Checking Rollbar service with beyondcode/laravel-self-diagnosis
It happens from time to time that your Laravel app is doing better than ever. You can tell that because you see no exceptions arriving to Rollbar at all.
Well, unless your application has 0 users or you are anything close to a semi-god maybe you can call it a day. Otherwise, if you are a solo developer just like me, you may suspect.
TL;DR, Jump to gist
Earlier this week I realized of having lost reported exceptions at Rollbar during a regular business day at Fimedi NET, after a customer called me for support and I required to go read some logs.
Not even I reached to see any of the info I was looking for, that I met an apocalyptic horde of zombies yelling “Unable to send messages to Rollbaaaaaar API!!! aaahhhh!!!”

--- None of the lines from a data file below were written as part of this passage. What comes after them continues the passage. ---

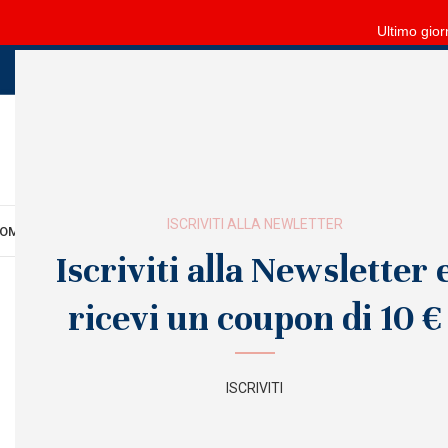
Ultimo gior
ISCRIVITI ALLA NEWLETTER
OME
MANI
PIEDI
VISO
CORPO
FORNITURE
ARREDO
SALDI
OUTLET
Iscriviti alla Newsletter 
ricevi un coupon di 10 €
ISCRIVITI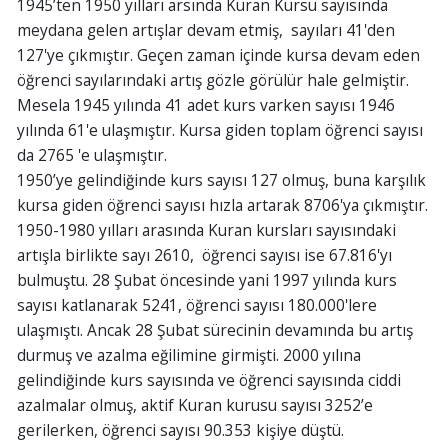
1945’ten 1950 yılları arsında Kuran Kursu sayısında
meydana gelen artışlar devam etmiş, sayıları 41'den
127'ye çıkmıştır. Geçen zaman içinde kursa devam eden
öğrenci sayılarındaki artış gözle görülür hale gelmiştir.
Mesela 1945 yılında 41 adet kurs varken sayısı 1946
yılında 61'e ulaşmıştır. Kursa giden toplam öğrenci sayısı
da 2765 'e ulaşmıştır.
1950’ye gelindiğinde kurs sayısı 127 olmuş, buna karşılık
kursa giden öğrenci sayısı hızla artarak 8706'ya çıkmıştır.
1950-1980 yılları arasında Kuran kursları sayısındaki
artışla birlikte sayı 2610, öğrenci sayısı ise 67.816'yı
bulmuştu. 28 Şubat öncesinde yani 1997 yılında kurs
sayısı katlanarak 5241, öğrenci sayısı 180.000'lere
ulaşmıştı. Ancak 28 Şubat sürecinin devamında bu artış
durmuş ve azalma eğilimine girmişti. 2000 yılına
gelindiğinde kurs sayısında ve öğrenci sayısında ciddi
azalmalar olmuş, aktif Kuran kurusu sayısı 3252’e
gerilerken, öğrenci sayısı 90.353 kişiye düştü.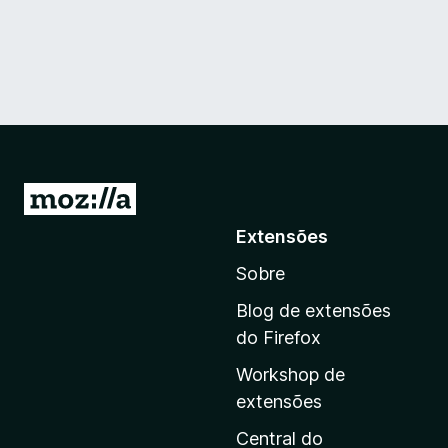
I
r
Extensões
p
Sobre
a
r
Blog de extensões
a
do Firefox
a
Workshop de
p
extensões
á
g
Central do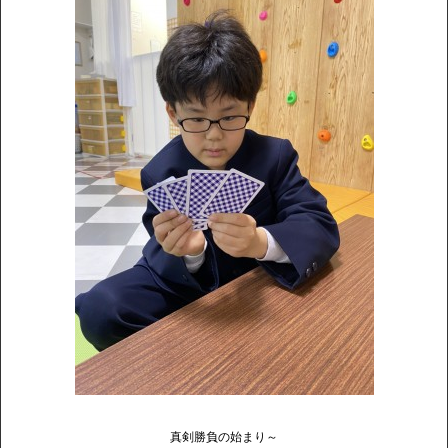
真剣勝負の始まり～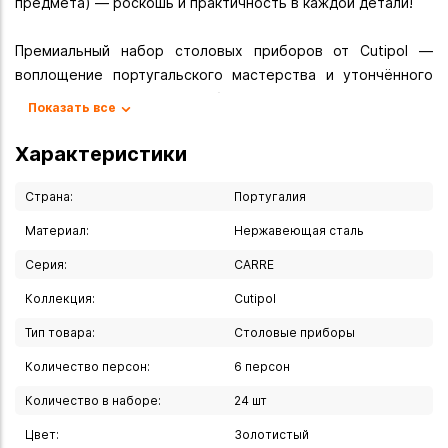
предмета) — роскошь и практичность в каждой детали!
Премиальный набор столовых приборов от Cutipol —
воплощение португальского мастерства и утончённого
вкуса. Более 50 лет бренд завоёвывает сердца
Показать все
ценителей изысканной сервировки, сочетая безупречный
дизайн с высочайшим качеством исполнения.
Характеристики
Набор столовых приборов от Cutipol это:
Страна:
Португалия
- Премиальное качество. Приборы изготовлены из
Материал:
Нержавеющая сталь
нержавеющей хирургической стали — экологичного и
Серия:
CARRE
долговечного материала, устойчивого к коррозии и
повреждениям.
Коллекция:
Cutipol
- Роскошное покрытие. Детали украшены золотом в 24
Тип товара:
Столовые приборы
карата — благородный блеск сохранится на долгие годы.
- Безупречная практичность. Изделия не теряют
Количество персон:
6 персон
внешнего вида и функциональных свойств со временем:
Количество в наборе:
24 шт
не тускнеют, не царапаются, сохраняют гладкость
поверхности.
Цвет:
Золотистый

Ok, it was more like this:
Dec 9 16:35:25 XXXXXXXX prd.XXXXXXXX[XXXXXXXX]: [2018–12–09 16:35:19] production.ERROR: Unable to send messages to Rollbar API. Produced response:
So I wondered how long has this problem been standing there, just to find out the terrible:
# grep "Unable to send messages to Rollbar" 2018-* | head -n1
2018-10-20-awesomeness.log:Oct 20 20:12:12 XXXXXXXX prd.XXXXXXXX[XXXXXXXX]: [2018-10-20 20:12:37] production.ERROR: Unable to send messages to Rollbar API. Produced response:
# grep "Unable to send messages to Rollbar" 2018-1* -oc
... Let me save you some tears ...
There it was: I have been missing exceptions on Rollbar since 20-Oct on it’s way for a single-malt. At first I didn’t suspect that much, because -indeed- I was taking care of solving standing issues so to reduce the amount of exceptions thrown.
That was easy!
Finding the root cause
So before taking any action, I needed to find out why did this happen in first place, and then I could think of (1) a fix and (2) a preventive countermeasure.
After some tinkering around I met this Rollbar-PHP-Laravel issue on GitHub where I realized that it apparently was related to a package/API breakage. So I checked my
git log and found that the very 19-Oct I also upgraded to Laravel 5.7 and deployed the next day. Everything started to make sense now.
Fixing the broken
The fix was actually quick, just upgraded to
3.x and everything got back to normal. It took me a while to realize that there was a 3.x available (and I know, there is a 4.x as well, but let’s go baby steps for now). UPDATE: The upgrade to
4.0.1 went great.
Adding some automated checks
So I wondered if I could have something like unit tests to make sure that the service was up and running with an established connection so that I could send a ping log message or something. Since unit tests are not meant for that, I remembered this really nice package by beyondcode called laravel-self-diagnosis, and thought I could make a custom check to be run after each deploy (or whenever you feel it’s right).
$rollbar = app()->make(\Rollbar\RollbarLogger::class);
$response = $rollbar->log('info', 'SELF-DIAGNOSIS PING');
$success = $response->wasSuccessful();
After getting it installed, building the check took me just about a few minutes:
- Create a Check called CanReportToRollbar.
- Make sure that I had rollbar channel in logging config.
- Add my custom check in the self-diagnosis config.
However, I spent a great deal of time figuring out why the check would pass in my local and fail on production, even when everything was already fixed and running. The point is that cached config was messing around the RollbarLogger instantiation, and it required an additional care to make sure that config values were ready during the task. This was caused by this bug and got solved by upgrading to 4.x.
I have also created a small unit test to make sure that RollbarLogger is instantiateable, which will save up a bunch of time debugging in case something is wrong with configuration, and thus causing problems with instantiation.
Meeting the awesome
Now I have a simple and automated way to make sure that this service is up and running any time odds are something will get broken.
php artisan self-diagnosis
You should see a ping at Rollbar’s dashboard:
I will leave you the honor to find out how’s the view when the check does not pass.
Note that many things can go wrong and end up on service unavailability. Fortunately we can catch those up on time this way.
I hope this helps to prevent some loss of reported exceptions due to changes on config, API version, package version or occasional loss of connectivity.